Auf einem Fundament von „Auslegungen“ kann man als Christ nicht stehen. Nur die persönliche Überzeugung aus eigener biblischer Erkenntnis gibt dir die Standhaftigkeit, auch in schwierigen Zeiten im Glauben zu bestehen. Die Aussage „Bruder XY hat einmal gesagt …“ wird den Satan nicht beeindrucken. Gegen ihn hilft nur, wie auch Jesus gesprochen hat: „Es steht geschrieben …“.

Wer bei Jesus ein Theologe ist

Die bekannten „Schriftgelehrten“ sind die Theologen ihrer Zeit. Deshalb gebe ich das Wort in meiner Übersetzung auch als „Theologen“ wieder. Jesus hat diese Leute scharf kritisiert. Wer bei Jesus ein Theologe ist, kommt bei ihm aber an einer Stelle deutlich zum Ausdruck. Für viele meiner Entdeckungen habe ich Hilfe aus entsprechender Literatur bekommen. Deshalb füge ich hier an, dass mir in dieser Sache die Erklärung von Adolf Schlatter sehr geholfen hat.

Es geht um die Stelle Matthäus 13,52.

In der herkömmlichen Übersetzungstradition wird der Vers sinngemäß so übersetzt: „Jeder Theologe, der ein Jünger des Königreichs der Himmel geworden ist, ist deshalb einem Menschen gleich, einem Hausherrn, der aus seinem Vorrat Neues und Altes austeilt.“

So habe ich den Vers früher gelesen und zunächst auch selbst so übersetzt. Aber dann kam die Entdeckung, dass man die gleichen Worte auch so lesen kann: „Jeder, der ein Jünger des Königreichs der Himmel geworden ist, ist deshalb ein Theologe. Er ist einem Menschen gleich, einem Hausherrn, der austeilt aus seinem Vorrat, Neues und Altes.“

Nun gibt es zwei Möglichkeiten, den Vers zu verstehen. Und als Übersetzer muss man dann entscheiden, welche davon wohl die richtige ist. Die Entscheidung ist in diesem Fall aber nicht schwer: Zum einen spielt die Bekehrung von Theologen in der neutestamentlichen Jüngergemeinde erkennbar keine Rolle. Zum anderen kennen alle Gott, sind von Gott gelehrt und werden vom Heiligen Geist in alle Wahrheit geleitet. So passt es also wunderbar, dass Jesus an dieser Stelle seine Jünger als „Theologen“ bezeichnet.

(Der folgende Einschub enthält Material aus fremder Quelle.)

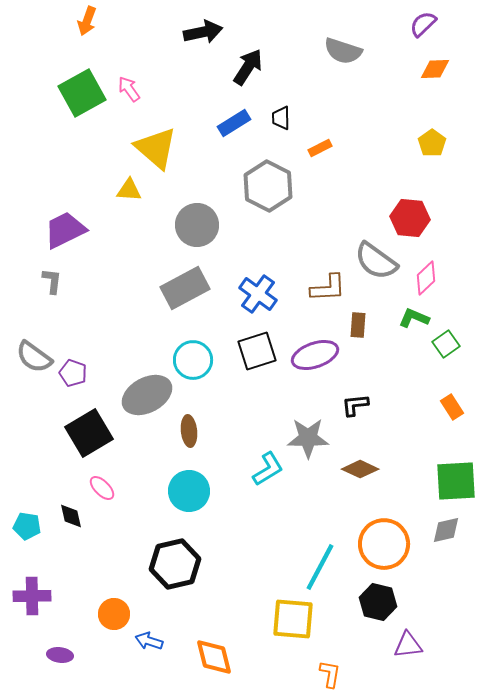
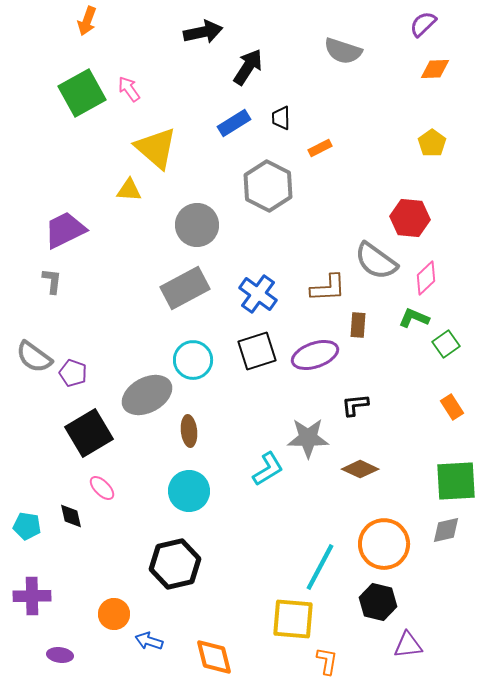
orange L-shape at (330, 674): moved 3 px left, 13 px up
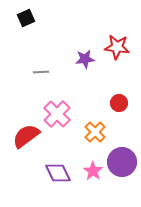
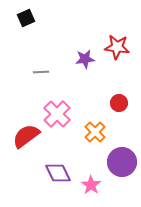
pink star: moved 2 px left, 14 px down
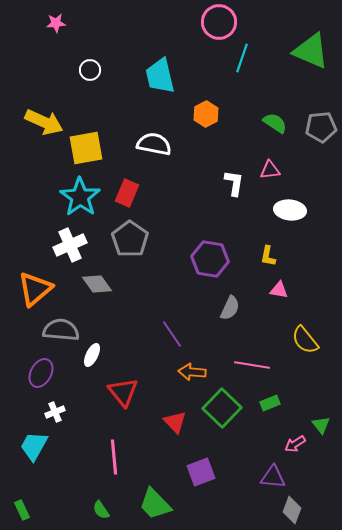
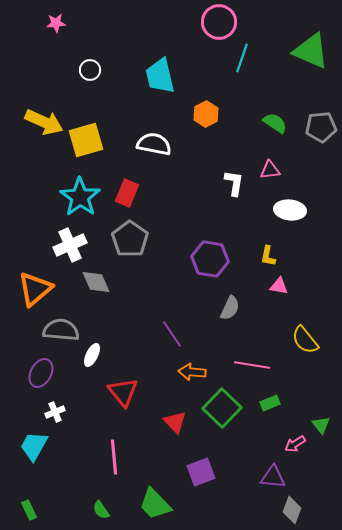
yellow square at (86, 148): moved 8 px up; rotated 6 degrees counterclockwise
gray diamond at (97, 284): moved 1 px left, 2 px up; rotated 12 degrees clockwise
pink triangle at (279, 290): moved 4 px up
green rectangle at (22, 510): moved 7 px right
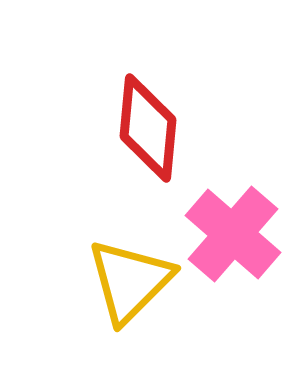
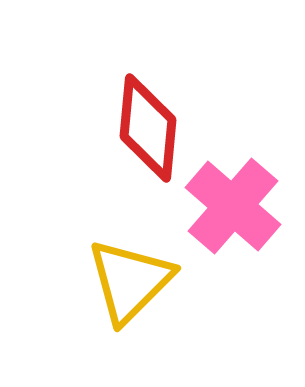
pink cross: moved 28 px up
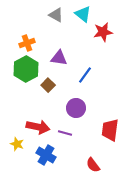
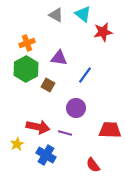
brown square: rotated 16 degrees counterclockwise
red trapezoid: rotated 85 degrees clockwise
yellow star: rotated 24 degrees clockwise
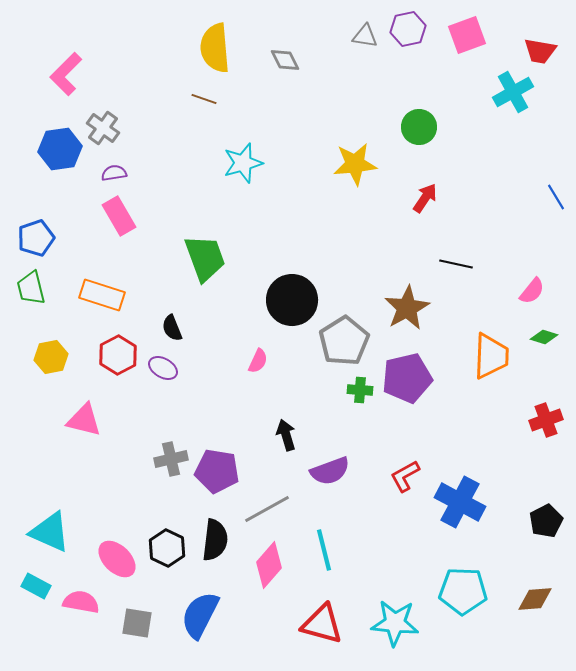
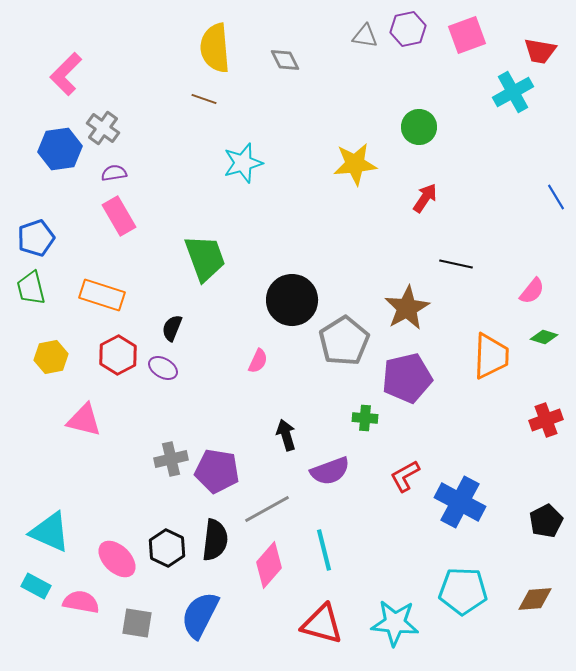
black semicircle at (172, 328): rotated 44 degrees clockwise
green cross at (360, 390): moved 5 px right, 28 px down
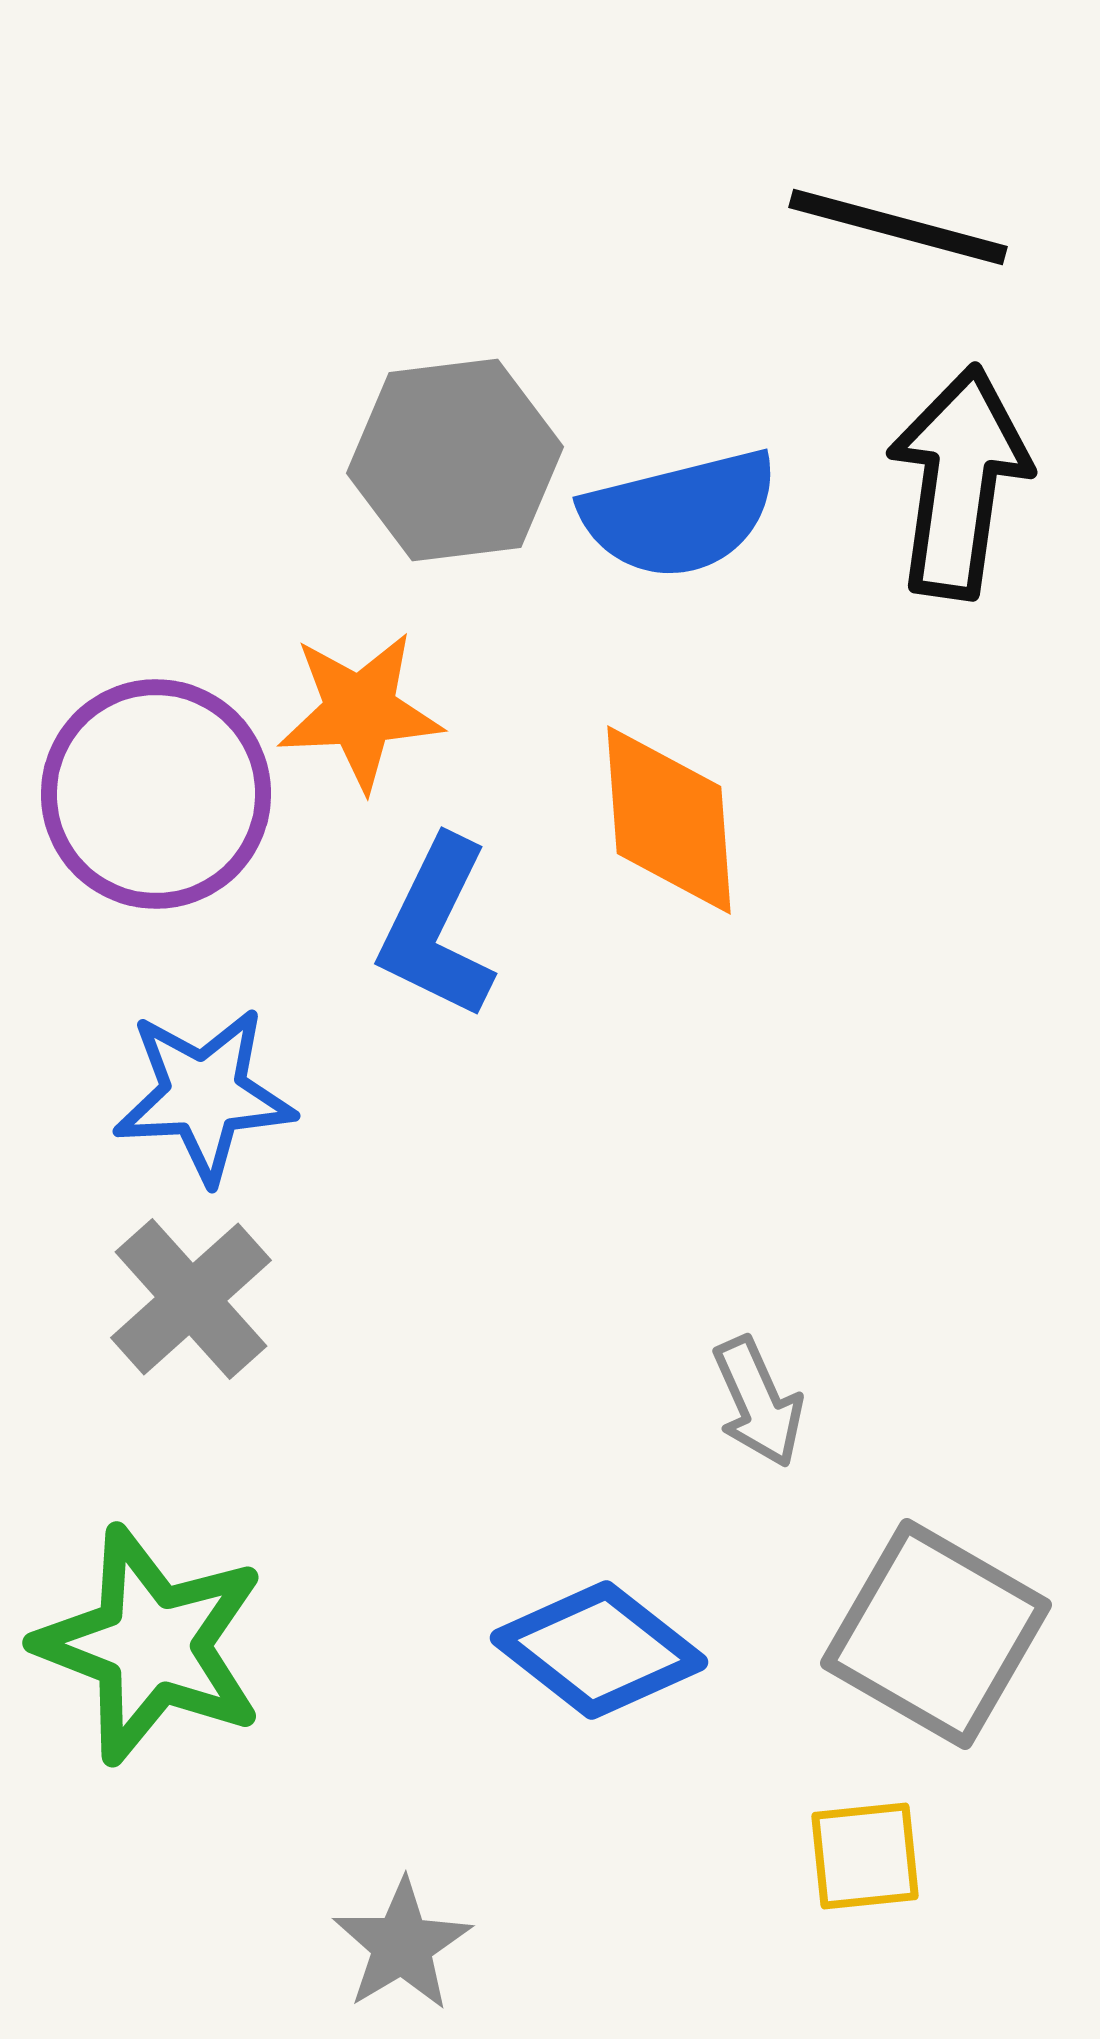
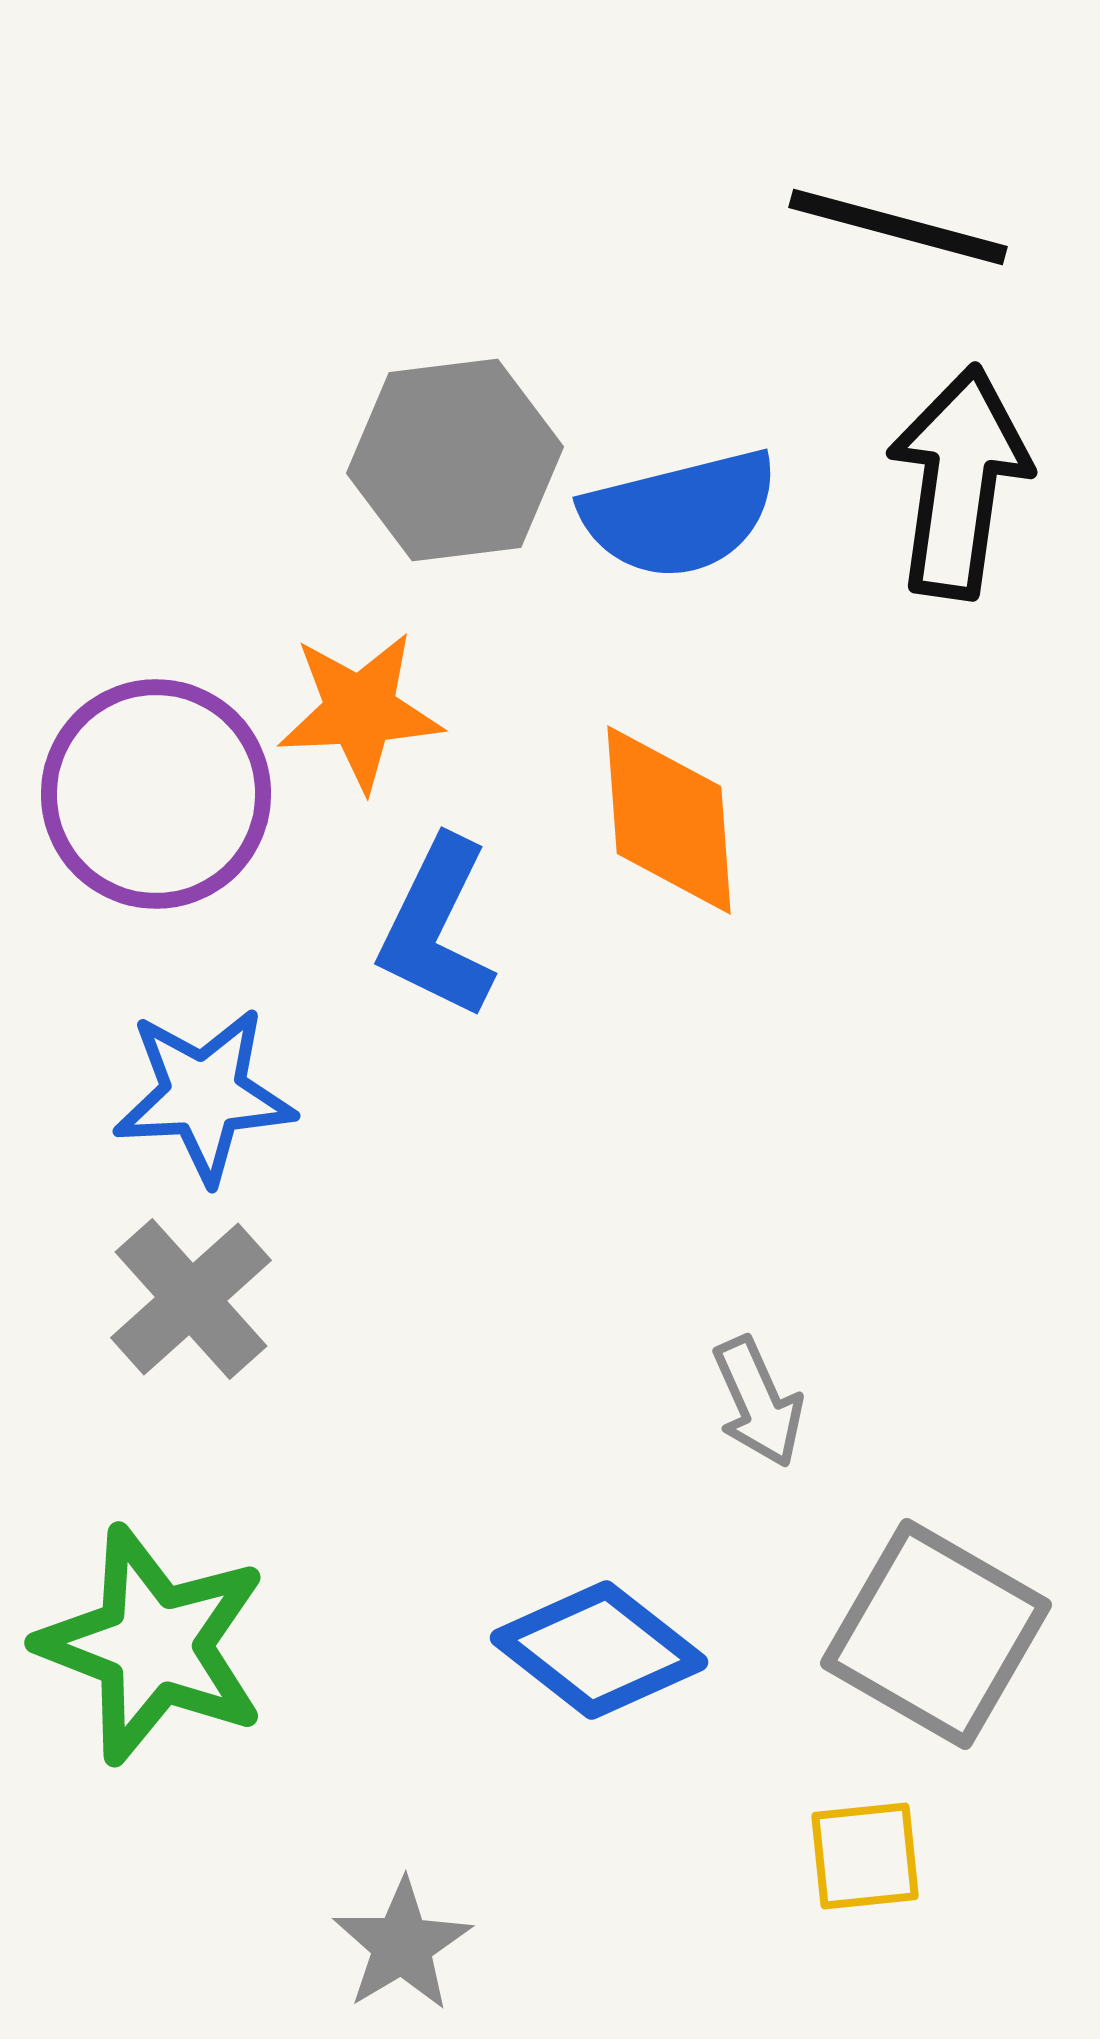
green star: moved 2 px right
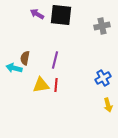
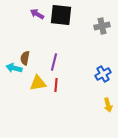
purple line: moved 1 px left, 2 px down
blue cross: moved 4 px up
yellow triangle: moved 3 px left, 2 px up
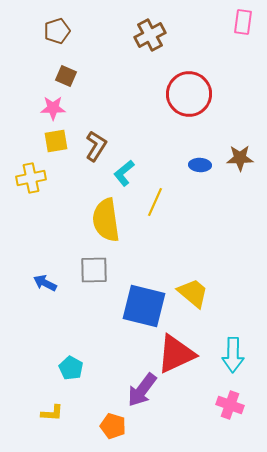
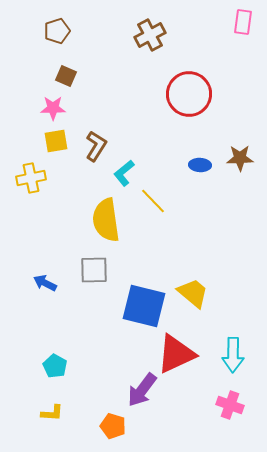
yellow line: moved 2 px left, 1 px up; rotated 68 degrees counterclockwise
cyan pentagon: moved 16 px left, 2 px up
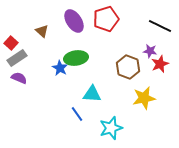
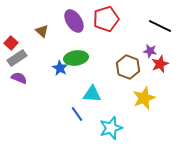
yellow star: rotated 10 degrees counterclockwise
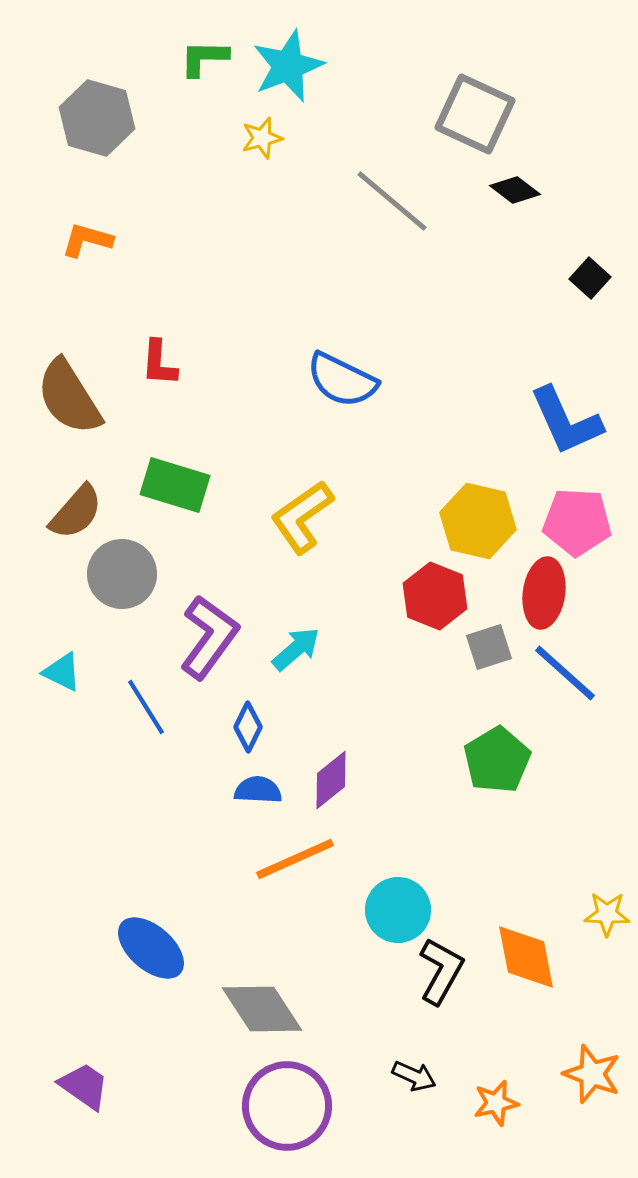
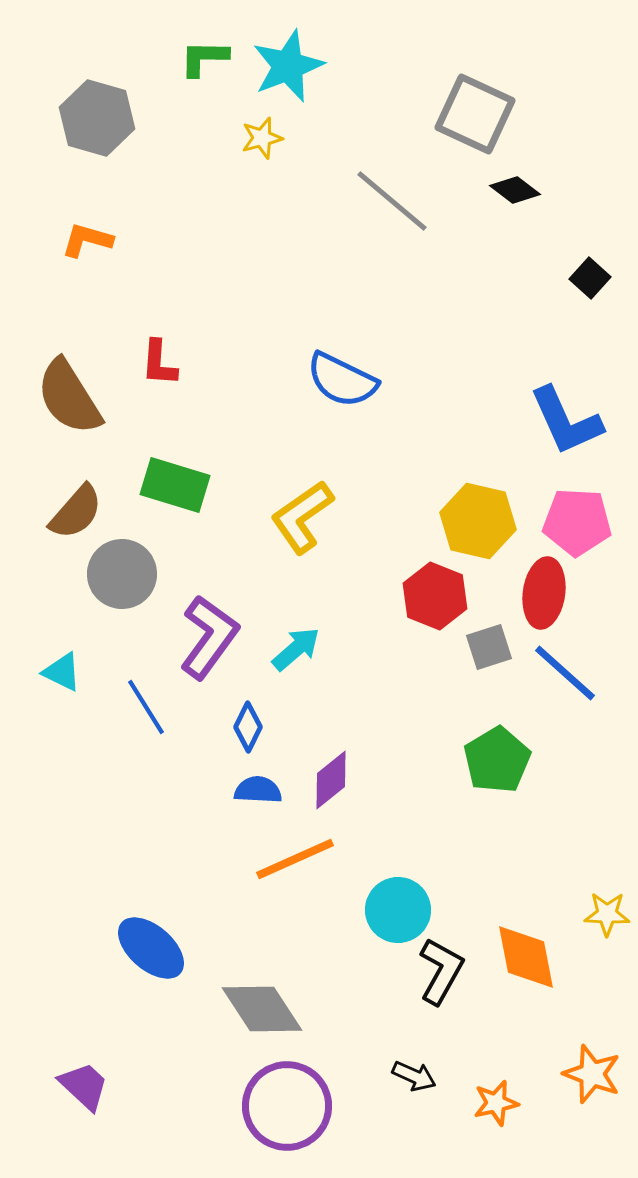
purple trapezoid at (84, 1086): rotated 8 degrees clockwise
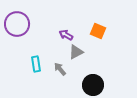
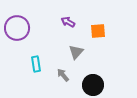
purple circle: moved 4 px down
orange square: rotated 28 degrees counterclockwise
purple arrow: moved 2 px right, 13 px up
gray triangle: rotated 21 degrees counterclockwise
gray arrow: moved 3 px right, 6 px down
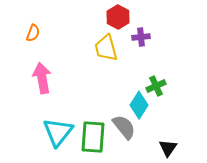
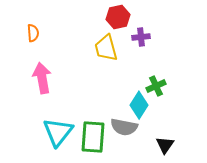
red hexagon: rotated 20 degrees clockwise
orange semicircle: rotated 24 degrees counterclockwise
gray semicircle: rotated 140 degrees clockwise
black triangle: moved 3 px left, 3 px up
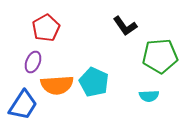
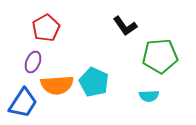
blue trapezoid: moved 2 px up
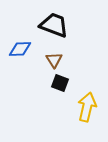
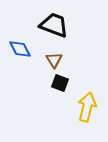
blue diamond: rotated 65 degrees clockwise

Wer bei Jesus ein Theologe ist, ist also klar: Es sind die, die angenommen haben, was das Reich Gottes von ihnen fordert und ihnen schenkt. Sie haben verstanden, worum es geht. Sie können darüber reden, darin wachsen und davon weitergeben. Aus ihrem Vorrat können sie Neues und Altes hervorholen und austeilen, wie man es braucht.